October 31, 2018 @ 12:00 pm – 1:00 pm

“Zombies Speak Swahili: Language, Horror, and Area Studies”

Jamie Thomas
Assistant Professor of Linguistics
Swarthmore College


Many people’s first encounter with Africa may be through popular media that sounds vaguely ‘African.’ Swahili is often used for this purpose, from Jordan Peele’s film Get Out to the Resident Evil videogame franchise. The use of Swahili in these zombie horror sagas points to language as a powerful agent of (de)humanization, and media as a tool for promoting Global Africa. Even as this appears to fulfill a longstanding goal of Pan-Africanism, Africa is not monolingual, and neither is Blackness. But these media also reflect the legacy of African(a) Studies models that have long promoted Swahili as representative of an entire world region. What can area studies learn from survival horror? Should zombies be speaking Swahili?

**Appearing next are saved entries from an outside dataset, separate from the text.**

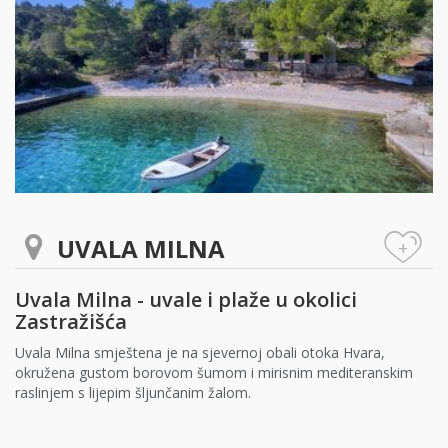
UVALA MILNA
+
Uvala Milna - uvale i plaže u okolici
Zastražišća
Uvala Milna smještena je na sjevernoj obali otoka Hvara,
okružena gustom borovom šumom i mirisnim mediteranskim
raslinjem s lijepim šljunčanim žalom.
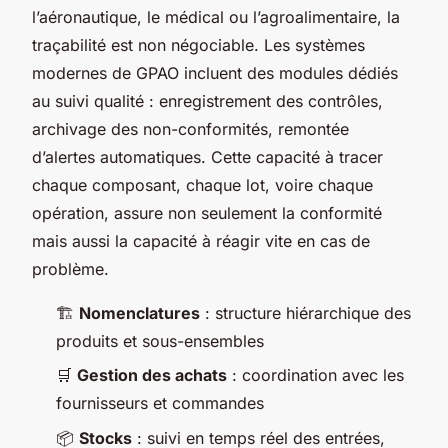
l’aéronautique, le médical ou l’agroalimentaire, la
traçabilité est non négociable. Les systèmes
modernes de GPAO incluent des modules dédiés
au suivi qualité : enregistrement des contrôles,
archivage des non-conformités, remontée
d’alertes automatiques. Cette capacité à tracer
chaque composant, chaque lot, voire chaque
opération, assure non seulement la conformité
mais aussi la capacité à réagir vite en cas de
problème.
🏗️
Nomenclatures
: structure hiérarchique des
produits et sous-ensembles
🛒
Gestion des achats
: coordination avec les
fournisseurs et commandes
📦
Stocks
: suivi en temps réel des entrées,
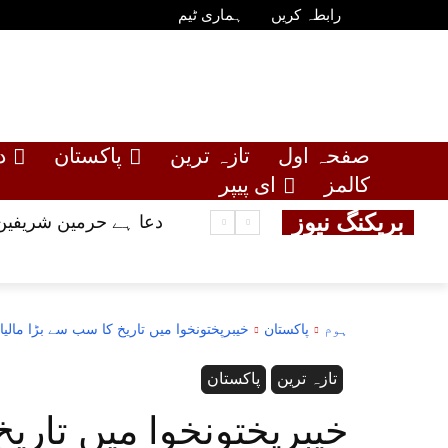
رابطہ کریں
ہماری ٹیم
صفحہ اول
تازہ ترین
پاکستان
د
کالمز
ای پیپر
بریکنگ نیوز
دعا ہے حرمین شریفین 
ہوم
پاکستان
خیبرپختونخوا میں تاریخ کا سب سے بڑا مالی
تازہ ترین
پاکستان
خیبرپختونخوا میں تاری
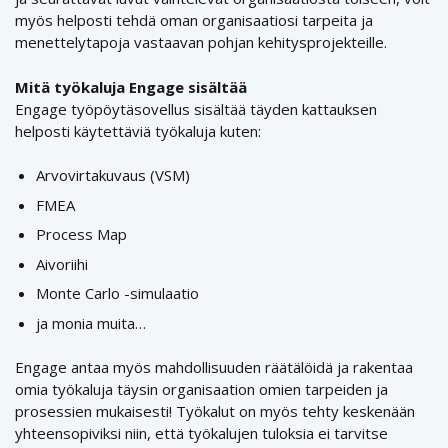
myös helposti tehdä oman organisaatiosi tarpeita ja
menettelytapoja vastaavan pohjan kehitysprojekteille.
Mitä työkaluja Engage sisältää
Engage työpöytäsovellus sisältää täyden kattauksen
helposti käytettäviä työkaluja kuten:
Arvovirtakuvaus (VSM)
FMEA
Process Map
Aivoriihi
Monte Carlo -simulaatio
ja monia muita…
Engage antaa myös mahdollisuuden räätälöidä ja rakentaa
omia työkaluja täysin organisaation omien tarpeiden ja
prosessien mukaisesti! Työkalut on myös tehty keskenään
yhteensopiviksi niin, että työkalujen tuloksia ei tarvitse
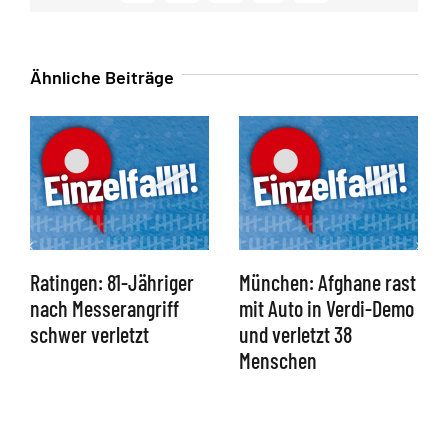
Mail
Ähnliche Beiträge
Ratingen: 81-Jähriger
München: Afghane rast
nach Messerangriff
mit Auto in Verdi-Demo
schwer verletzt
und verletzt 38
Menschen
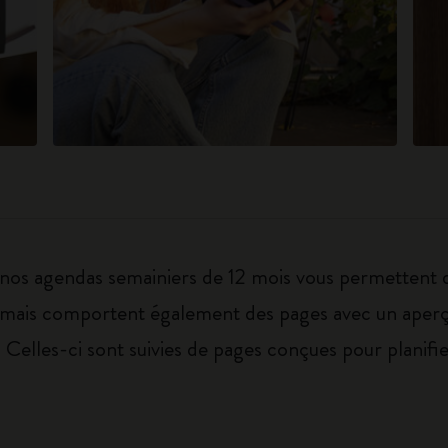
nos agendas semainiers de 12 mois vous permettent 
l, mais comportent également des pages avec un aper
. Celles-ci sont suivies de pages conçues pour planifi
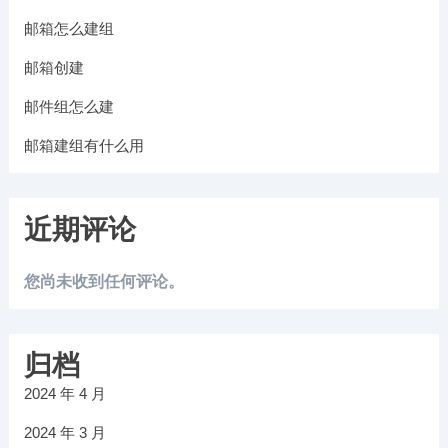
邮箱怎么建组
邮箱创建
邮件组怎么建
邮箱建组有什么用
近期评论
您尚未收到任何评论。
归档
2024 年 4 月
2024 年 3 月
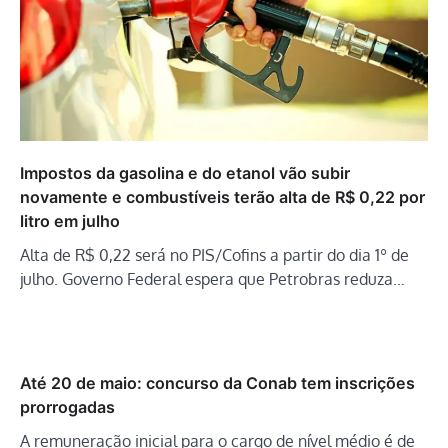
Impostos da gasolina e do etanol vão subir
novamente e combustíveis terão alta de R$ 0,22 por
litro em julho
Alta de R$ 0,22 será no PIS/Cofins a partir do dia 1º de
julho. Governo Federal espera que Petrobras reduza…
Até 20 de maio: concurso da Conab tem inscrições
prorrogadas
A remuneração inicial para o cargo de nível médio é de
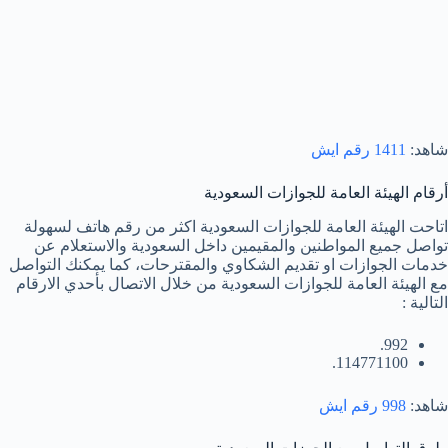
شاهد:
1411 رقم ايش
أرقام الهيئة العامة للجوازات السعودية
اتاحت الهيئة العامة للجوازات السعودية اكثر من رقم هاتف لسهولة
تواصل جميع المواطنين والمقيمين داخل السعودية والاستعلام عن
خدمات الجوازات او تقديم الشكاوي والمقترحات، كما يمكنك التواصل
مع الهيئة العامة للجوازات السعودية من خلال الاتصال بأحدي الارقام
التالية :
992.
114771100.
شاهد:
998 رقم ايش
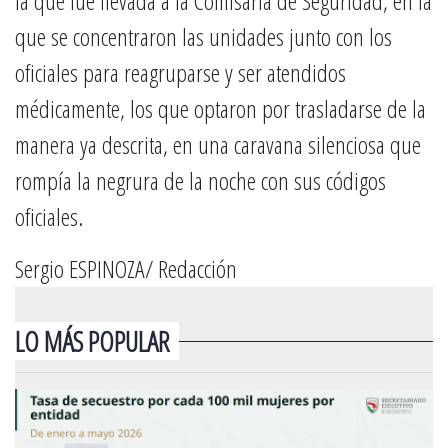
la que fue llevada a la Comisaría de Seguridad, en la
que se concentraron las unidades junto con los
oficiales para reagruparse y ser atendidos
médicamente, los que optaron por trasladarse de la
manera ya descrita, en una caravana silenciosa que
rompía la negrura de la noche con sus códigos
oficiales.
Sergio ESPINOZA/ Redacción
LO MÁS POPULAR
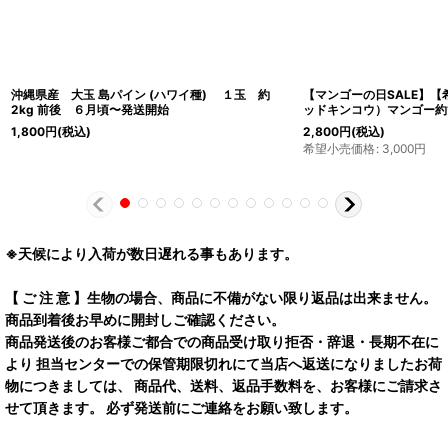
沖縄県産 大玉 島パイン (ハワイ種) １玉 約
【マンゴーの日SALE】【
2kg 前後 ６月頃〜発送開始
ッドキンコウ）マンゴー約
1,800
円
(税込)
2,800
円
(税込)
希望小売価格
:
3,000
円
※天候により入荷が数日遅れる事もあります。
【 ご 注 意 】生物の場合、商品に不備がない限り返品は出来ません。
商品到着後お早めに開封しご確認ください。
商品発送後のお客様ご都合での商品受け取り拒否・辞退・長期不在に
より 担当センターでの保管期限切れにて当店へ返送になりましたお荷
物につきましては、 商品代、送料、返品手数料を、お客様にご請求さ
せて頂きます。 必ず発送前にご連絡をお願い致します。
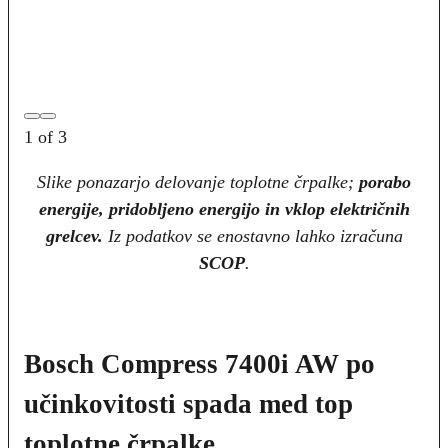
1
of
3
Slike ponazarjo delovanje toplotne črpalke;
porabo
energije, pridobljeno energijo in vklop električnih
grelcev.
Iz podatkov se enostavno lahko izračuna
SCOP
.
Bosch Compress 7400i AW po
učinkovitosti spada med top
toplotne črpalke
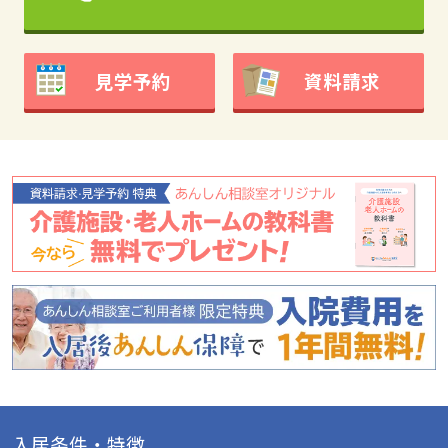
見学予約
資料請求
入居条件・特徴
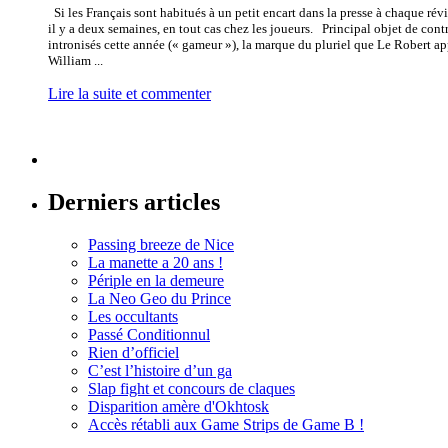
Si les Français sont habitués à un petit encart dans la presse à chaque rév
il y a deux semaines, en tout cas chez les joueurs. Principal objet de cont
intronisés cette année (« gameur »), la marque du pluriel que Le Robert ap
William ...
Lire la suite et commenter
Derniers articles
Passing breeze de Nice
La manette a 20 ans !
Périple en la demeure
La Neo Geo du Prince
Les occultants
Passé Conditionnul
Rien d’officiel
C’est l’histoire d’un ga
Slap fight et concours de claques
Disparition amère d'Okhtosk
Accès rétabli aux Game Strips de Game B !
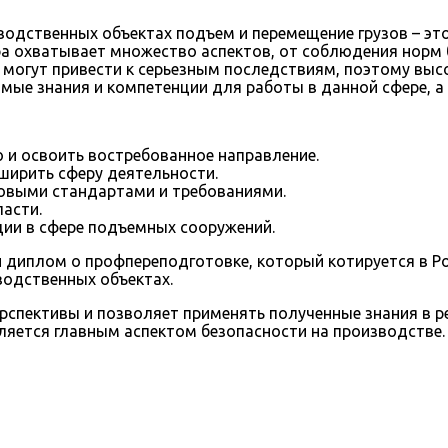
одственных объектах подъем и перемещение грузов – эт
а охватывает множество аспектов, от соблюдения норм 
могут привести к серьезным последствиям, поэтому высо
мые знания и компетенции для работы в данной сфере, а
и освоить востребованное направление.
ширить сферу деятельности.
 новыми стандартами и требованиями.
ласти.
ии в сфере подъемных сооружений.
диплом о профпереподготовке, который котируется в Рос
водственных объектах.
рспективы и позволяет применять полученные знания в р
ляется главным аспектом безопасности на производстве.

Author of the forthcoming book, Zombies Speak Swahili, Jamie A. Thomas examines the undead through the eyes of a linguist. Her research on zombies concerns the interplay of race, identity, and media in language learning and study abroad, from Mexico to Tanzania. She incorporates her love of The Walking Dead into her teaching at Swarthmore College, and is a Visiting Scholar at UC Santa Barbara.